**YOUR INSTRUCTIONS**
Output the data below only from the line containing "الخارطة رقم 1" up to and including the line containing "utilizarán cookies para", exact and with the pictures left out.

[Records from a data collection]
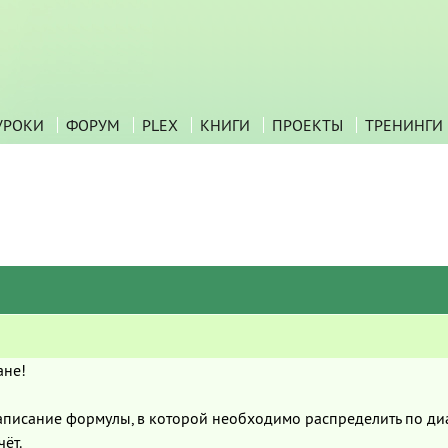
УРОКИ
ФОРУМ
PLEX
КНИГИ
ПРОЕКТЫ
ТРЕНИНГИ
ане!
аписание формулы, в которой необходимо распределить по диап
ёт.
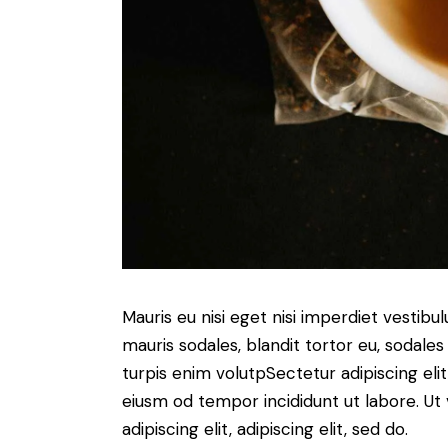
Mauris eu nisi eget nisi imperdiet vestibu
mauris sodales, blandit tortor eu, sodales 
turpis enim volutpSectetur adipiscing elit
eiusm od tempor incididunt ut labore. Ut v
adipiscing elit, adipiscing elit, sed do.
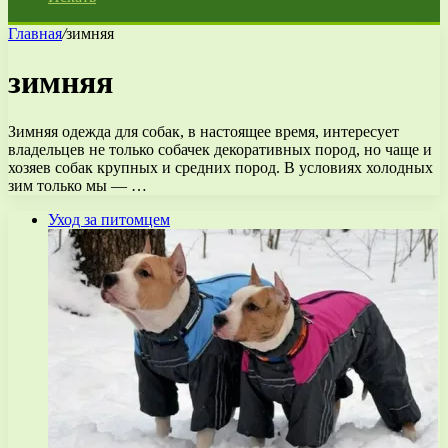
Главная
/
зимняя
зимняя
Зимняя одежда для собак, в настоящее время, интересует
владельцев не только собачек декоративных пород, но чаще и
хозяев собак крупных и средних пород. В условиях холодных
зим только мы — …
Уход за питомцем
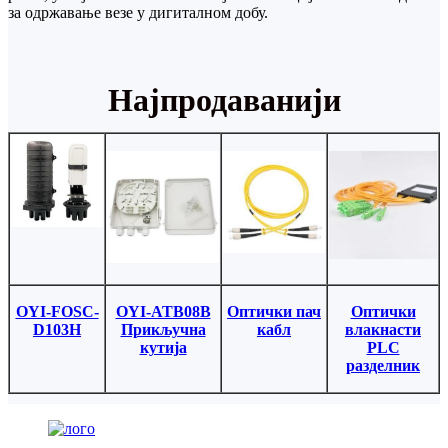
за одржавање везе у дигиталном добу.
Најпродаванији
OYI-FOSC-
OYI-ATB08B
Оптички пач
Оптички
D103H
Прикључна
кабл
влакнасти
кутија
PLC
разделник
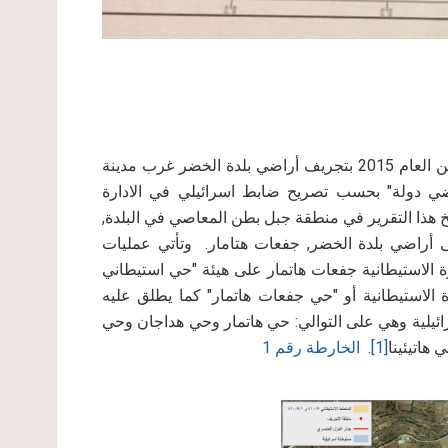
شرعت جرافات الاحتلال الاسرائيلي في التاسع من شهر اذار من العام 2015 بتجريف أراضي بلدة الخضر غرب مدينة
ضي دولة" بحسب تصريح ضابط اسرائيلي في الادارة
يخ هذا التقرير في منطقة جبل بطن المعاصي في البلدة,
 أراضي بلدة الخضر, جفعات هتامار. وتأتي عمليات
 الاستيطانية جفعات هاتمار على هيئة "حي استيطاني
ة الاستيطانية أو "حي جفعات هاتمار" كما يطلق عليه
سرائيلية وهي على التوالي: حي هاتمار وحي هداجان وحي
هاتيئينا
[1]
.
الخارطة رقم 1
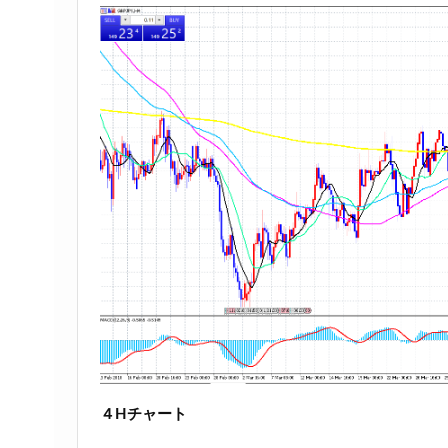
４Hチャート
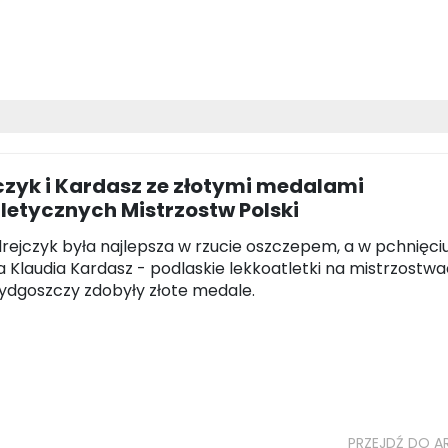
czyk i Kardasz ze złotymi medalami
letycznych Mistrzostw Polski
rejczyk była najlepsza w rzucie oszczepem, a w pchnięciu
a Klaudia Kardasz - podlaskie lekkoatletki na mistrzostw
Bydgoszczy zdobyły złote medale.
PRZEJDŹ DO A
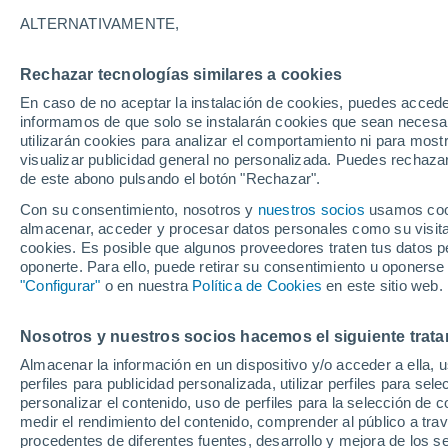
12°
ALTERNATIVAMENTE,
Rechazar tecnologías similares a cookies
Noreste
En caso de no aceptar la instalación de cookies, puedes accede
Sensación de 12°
9
-
16 km/
informamos de que solo se instalarán cookies que sean necesari
utilizarán cookies para analizar el comportamiento ni para most
visualizar publicidad general no personalizada. Puedes rechazar
de este abono pulsando el botón "Rechazar".
Tiempo 1 - 7 días
Mapa de temperatura
Satélites
Con su consentimiento, nosotros y
nuestros socios
usamos cooki
almacenar, acceder y procesar datos personales como su visita e
cookies. Es posible que algunos proveedores traten tus datos pe
oponerte. Para ello, puede retirar su consentimiento u oponerse
Mañana
Lunes
Hoy
"Configurar"
o en nuestra
Política de Cookies
en este sitio web.
9 Ago
10 Ago
8 Ago
Nosotros y nuestros socios hacemos el siguiente trata
Almacenar la información en un dispositivo y/o acceder a ella, 
30%
perfiles para publicidad personalizada, utilizar perfiles para sele
0.2 mm
personalizar el contenido, uso de perfiles para la selección de c
30°
/
14°
30°
/
16°
24°
/
10°
medir el rendimiento del contenido, comprender al público a tra
procedentes de diferentes fuentes, desarrollo y mejora de los se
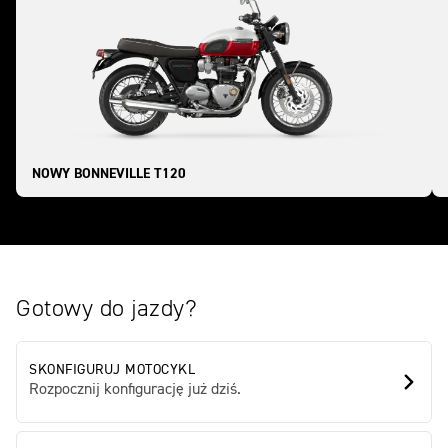
NOWY BONNEVILLE T120
Gotowy do jazdy?
SKONFIGURUJ MOTOCYKL
Rozpocznij konfigurację już dziś.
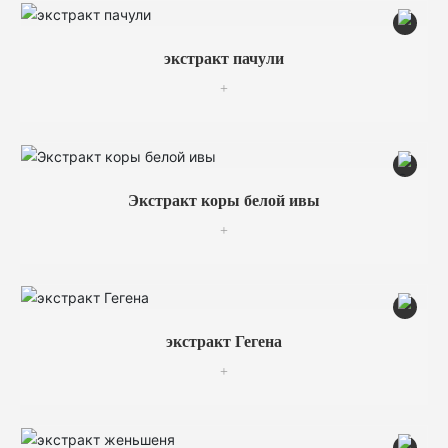
экстракт пачули
+
Экстракт коры белой ивы
+
экстракт Гегена
+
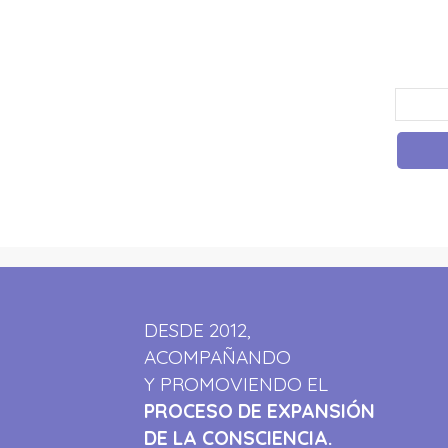
DESDE 2012,
ACOMPAÑANDO
Y PROMOVIENDO EL
PROCESO DE EXPANSIÓN
DE LA CONSCIENCIA.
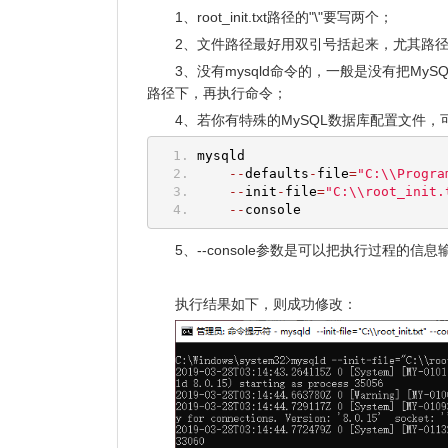
1、root_init.txt路径的"\"要写两个；
2、文件路径最好用双引号括起来，尤其路
3、没有mysqld命令的，一般是没有把MyS
路径下，再执行命令；
4、若你有特殊的MySQL数据库配置文件
mysqld
--
defaults
-
file
=
"C:\\Progra
--
init
-
file
=
"C:\\root_init.
--
console
5、--console参数是可以把执行过程的
执行结果如下，则成功修改：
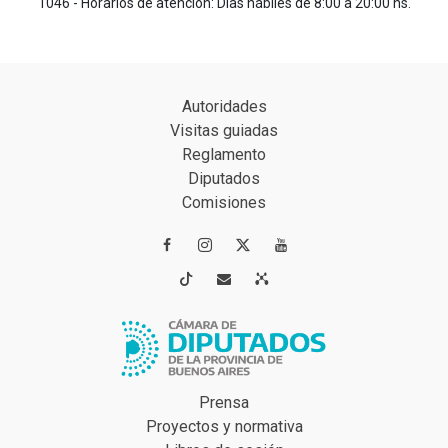
1046 - Horarios de atención: Días hábiles de 8:00 a 20:00 hs.
Autoridades
Visitas guiadas
Reglamento
Diputados
Comisiones




Prensa
Proyectos y normativa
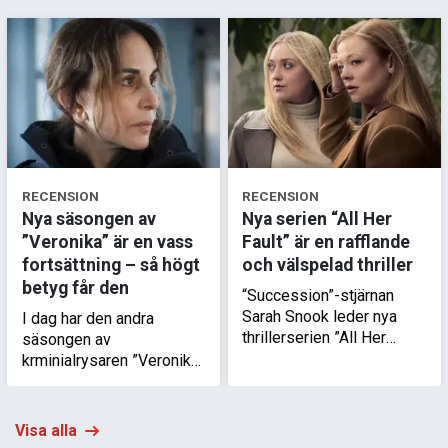
RECENSION
RECENSION
Nya säsongen av
Nya serien “All Her
”Veronika” är en vass
Fault” är en rafflande
fortsättning – så högt
och välspelad thriller
betyg får den
“Succession”-stjärnan
Sarah Snook leder nya
I dag har den andra
thrillerserien ”All Her
säsongen av
Fault”, där ett barns
krminialrysaren ”Veronika”
försvinnande skakar en
premiär på SkyShowtime.
familj och sätter
Den är genast fängslande
skuldfrågan i centrum.
och en kraftig höjning från
Visa alla
första säsongen.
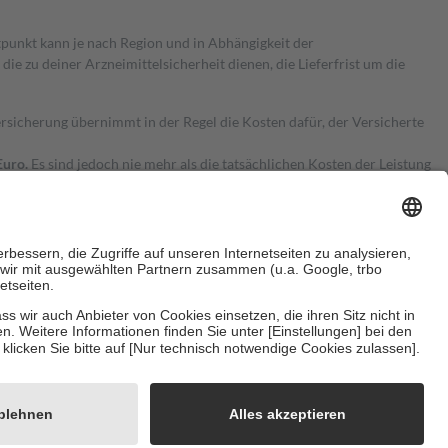
itpunkt kann je nach Region und in Abhängigkeit der
 zu deiner Arzneimittelsicherheit dienen, die Lieferfrist um die
ersicherung übernimmt in der Regel die Kosten dafür, der Versicherte
Euro.
Es sind jedoch nie mehr als die tatsächlichen Kosten der Leistung
e Zuzahlungen
an bei:
herzustellen, dass es sich um echte Bewertungen handelt. Mehr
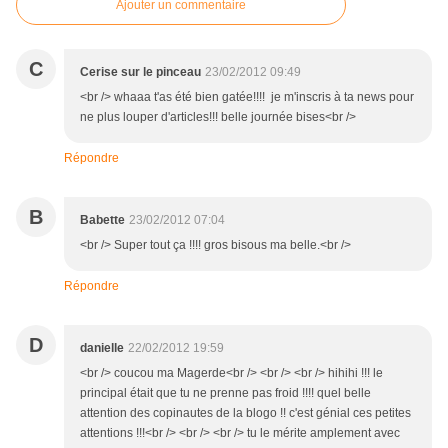
Ajouter un commentaire
C
Cerise sur le pinceau
23/02/2012 09:49
<br /> whaaa t'as été bien gatée!!!! je m'inscris à ta news pour
ne plus louper d'articles!!! belle journée bises<br />
Répondre
B
Babette
23/02/2012 07:04
<br /> Super tout ça !!!! gros bisous ma belle.<br />
Répondre
D
danielle
22/02/2012 19:59
<br /> coucou ma Magerde<br /> <br /> <br /> hihihi !!! le
principal était que tu ne prenne pas froid !!!! quel belle
attention des copinautes de la blogo !! c'est génial ces petites
attentions !!!<br /> <br /> <br /> tu le mérite amplement avec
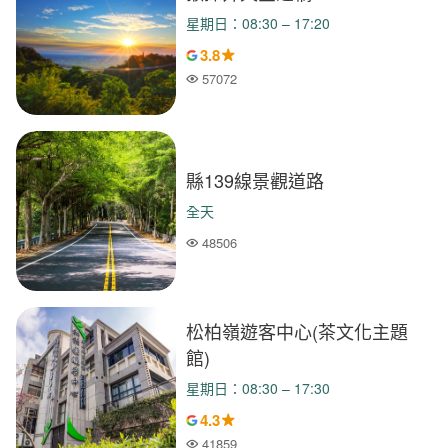
星期日：08:30 – 17:20
3.8
57072
人氣
縣139線景觀道路
全天
48506
人氣
松柏嶺遊客中心(茶文化主題
館)
星期日：08:30 – 17:30
4.3
41859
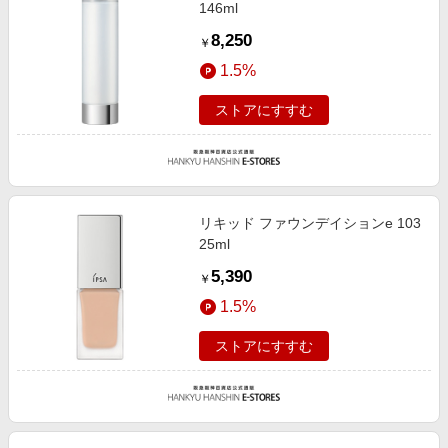
146ml
8,250
￥
1.5%
ストアにすすむ
リキッド ファウンデイションe 103
25ml
5,390
￥
1.5%
ストアにすすむ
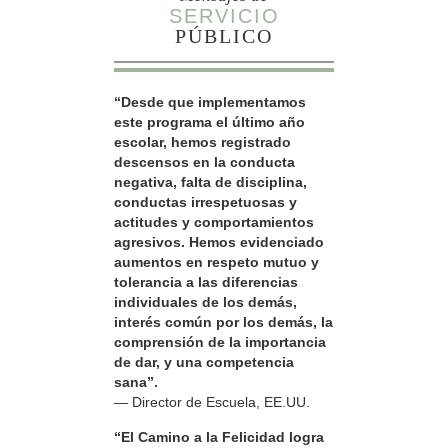
SERVICIO
PÚBLICO
“Desde que implementamos
este programa el último año
escolar, hemos registrado
descensos en la conducta
negativa, falta de disciplina,
conductas irrespetuosas y
actitudes y comportamientos
agresivos. Hemos evidenciado
aumentos en respeto mutuo y
tolerancia a las diferencias
individuales de los demás,
interés común por los demás, la
comprensión de la importancia
de dar, y una competencia
sana”.
— Director de Escuela, EE.UU.
“El Camino a la Felicidad logra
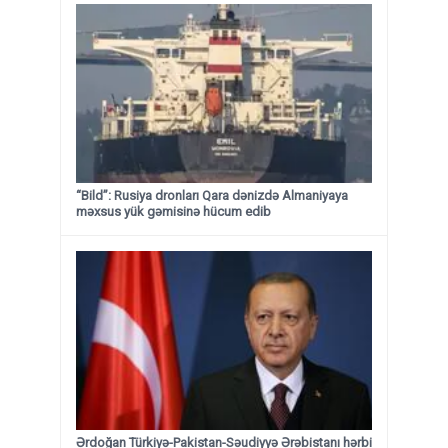
“Bild”: Rusiya dronları Qara dənizdə Almaniyaya
məxsus yük gəmisinə hücum edib
Ərdoğan Türkiyə-Pakistan-Səudiyyə Ərəbistanı hərbi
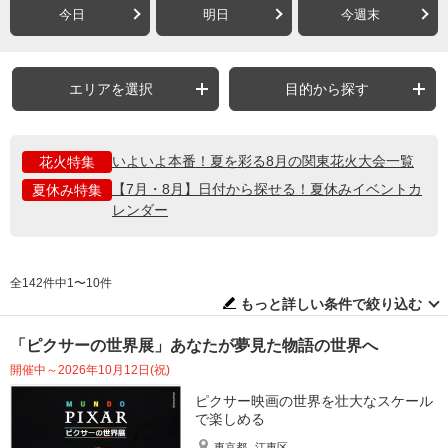
今日
明日
今週末
エリアを選択
目的から探す
いよいよ本番！夏を彩る8月の関東花火大会一覧
花火特集
【7月・8月】日付から探せる！夏休みイベントカ
夏休み特集
レンダー
全142件中1〜10件
もっと詳しい条件で絞り込む
「ピクサーの世界展」あなたが夢見た物語の世界へ
開催中～2026年10月12日(祝)
ピクサー映画の世界を壮大なスケール
で楽しめる
東京都
江東区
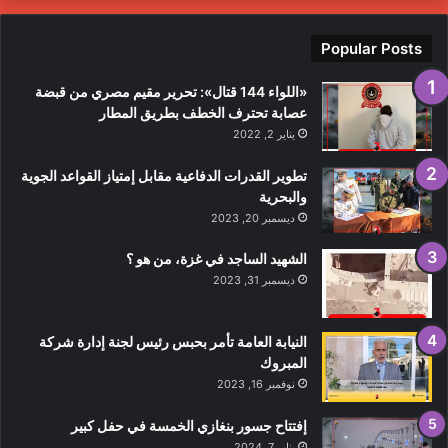
ي
لمظاهرات
Popular Posts
«اللواء 144 قتال»: تحرير مقيم مصري من قبضة
عصابة تحترف الخطف بطريق المطار
يناير 2, 2022
تطوير القدرات الدفاعية مقابل إمتياز القواعد الجوية
والبحرية
ديسمبر 20, 2023
الشهيد الساجد في غزة، من هو ؟
ديسمبر 31, 2023
النيابة العامة تأمر بحبس رئيس لجنة إدارة شركة
المبروك
نوفمبر 16, 2023
إفتتاح جسور بنغازي الخمسة في حفل كبير
يناير 7, 2024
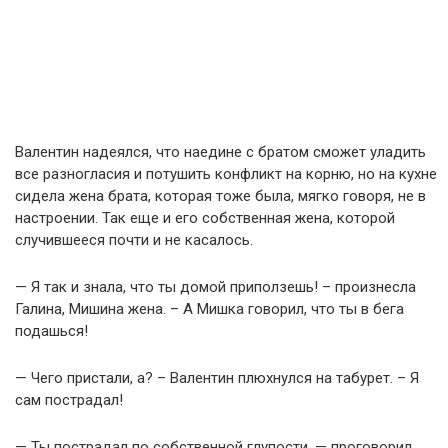
Валентин надеялся, что наедине с братом сможет уладить
все разногласия и потушить конфликт на корню, но на кухне
сидела жена брата, которая тоже была, мягко говоря, не в
настроении. Так еще и его собственная жена, которой
случившееся почти и не касалось.
— Я так и знала, что ты домой приползешь! – произнесла
Галина, Мишина жена. – А Мишка говорил, что ты в бега
подашься!
— Чего пристали, а? – Валентин плюхнулся на табурет. – Я
сам пострадал!
— Ты пострадал по собственной глупости, — проговорил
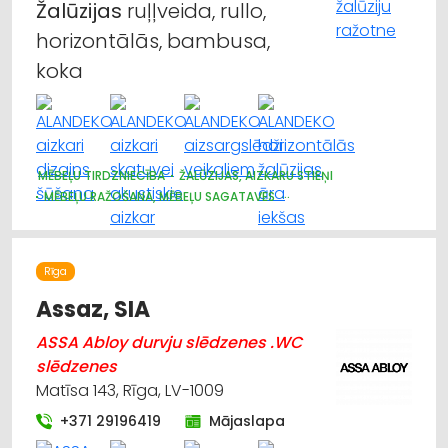
Žalūzijas
ruļļveida, rullo,
horizontālās, bambusa,
koka
MĒBEĻU TIRDZNIECĪBA
ŽALŪZIJAS, AIZKARU STIEŅI
MĒBEĻU RAŽOŠANA, MĒBEĻU SAGATAVES
AUDUMU UN AIZKARU TIRDZNIECĪBA
DIZAINS UN INTERJERS; PRIEKŠMETI UN PAKALPOJUMI
MARKĪZES
TRAUKI
APGAISMES TEHNIKAS TIRDZNIECĪBA
Rīga
SUVENĪRI, DĀVANAS
Assaz, SIA
ASSA Abloy durvju slēdzenes .WC
slēdzenes
Matīsa 143, Rīga, LV-1009
+371 29196419
Mājaslapa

**WRITTEN REPLY**
الخارطة رقم 1
４Hチャート
czyk i Kardasz ze złotymi medalami
letycznych Mistrzostw Polski
rejczyk była najlepsza w rzucie oszczepem, a w pchnięciu
a Klaudia Kardasz - podlaskie lekkoatletki na mistrzostw
Bydgoszczy zdobyły złote medale.
PRZEJDŹ DO A
12°
ALTERNATIVAMENTE,
Rechazar tecnologías similares a cookies
Noreste
En caso de no aceptar la instalación de cookies, puedes accede
Sensación de 12°
9
-
16 km/
informamos de que solo se instalarán cookies que sean necesari
utilizarán cookies para analizar el comportamiento ni para most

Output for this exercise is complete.